Wednesday 21 November 2012

at 21st floor sri maya savanna..again

It was raining cats and dogs..n there was lightning..but who cares..makan dulu ya...walaipon masin, telan je la ye...


Tuesday 20 November 2012

enjoy the view

(Entry zaman bercinta.. Byk pulak draft cam koya)

The sunny evening was awesome.he came to me and we enjoy the view from 21th floor sri maya savanna..love it


Monday 19 November 2012

i love being home

(Lame giler nye entry)


I dont know what's wrong with me lately..but im just love being home instead of hospital.hospital just not belong to me..i belong to the zoo with the monkey and kangaroo..wuhuuu..


Wednesday 3 October 2012

My mom is the strongest women I ever know.



 To my mum,
My rock of proportions
I couldn’t have done it without you..

Assalamualikum everyone…
I know physically I OK and fine  .., but deep inside, no one would understands how I feel about my mom. And yes it’s true that I still shade a tear thinking about her..because the other side of me is a weak girl, pretending to act strong.

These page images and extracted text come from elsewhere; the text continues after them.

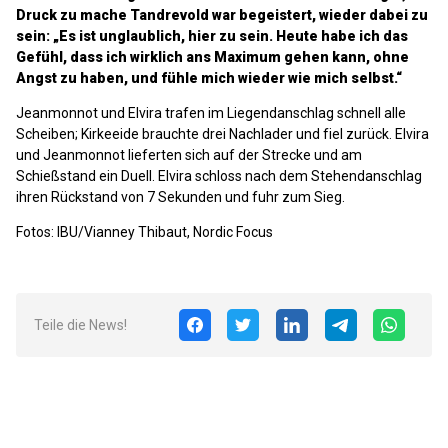
Druck zu mache
Tandrevold war begeistert, wieder dabei zu
sein: „Es ist unglaublich, hier zu sein. Heute habe ich das
Gefühl, dass ich wirklich ans Maximum gehen kann, ohne
Angst zu haben, und fühle mich wieder wie mich selbst.“
Jeanmonnot und Elvira trafen im Liegendanschlag schnell alle
Scheiben; Kirkeeide brauchte drei Nachlader und fiel zurück. Elvira
und Jeanmonnot lieferten sich auf der Strecke und am
Schießstand ein Duell. Elvira schloss nach dem Stehendanschlag
ihren Rückstand von 7 Sekunden und fuhr zum Sieg.
F
otos: IBU/Vianney Thibaut, Nordic Focus
Teile die News!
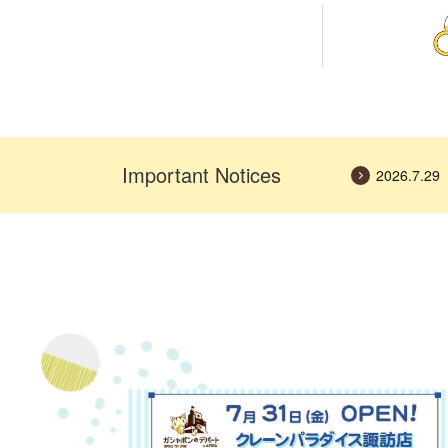
Important Notices
2026.7.29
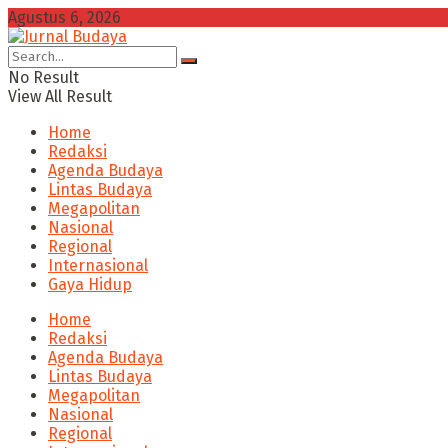
Agustus 6, 2026
No Result
View All Result
Home
Redaksi
Agenda Budaya
Lintas Budaya
Megapolitan
Nasional
Regional
Internasional
Gaya Hidup
Home
Redaksi
Agenda Budaya
Lintas Budaya
Megapolitan
Nasional
Regional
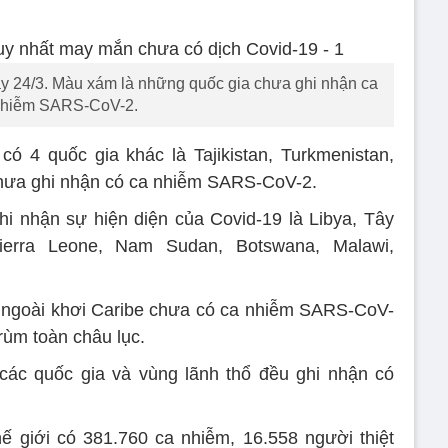
y 24/3. Màu xám là những quốc gia chưa ghi nhận ca
hiễm SARS-CoV-2.
ó 4 quốc gia khác là Tajikistan, Turkmenistan,
ưa ghi nhận có ca nhiễm SARS-CoV-2.
i nhận sự hiện diện của Covid-19 là Libya, Tây
Sierra Leone, Nam Sudan, Botswana, Malawi,
o ngoài khơi Caribe chưa có ca nhiễm SARS-CoV-
rùm toàn châu lục.
 các quốc gia và vùng lãnh thổ đều ghi nhận có
ế giới có 381.760 ca nhiễm, 16.558 người thiệt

Recently, my mom was diagnosed with Diabetic Foot Ulcer, that required the doctors to perform a surgery, to amputate her right lower limb..and although the operation was successfully done, the feeling was so INTENSE. I cant imagine what is the feeling to be my mom. After the operation she looked so calm, talking to us and nurses around her nicely, not even showing how upset she was..she’s so strong, so positive I never thought she will be.. she kept praising the nurses and doctors in the operation theater, saying that they were so good in comforting and motivating her..the moment was like reading or watching a movie where my mom was the main character..and me as the audience, just CRY CRY CRY for sure..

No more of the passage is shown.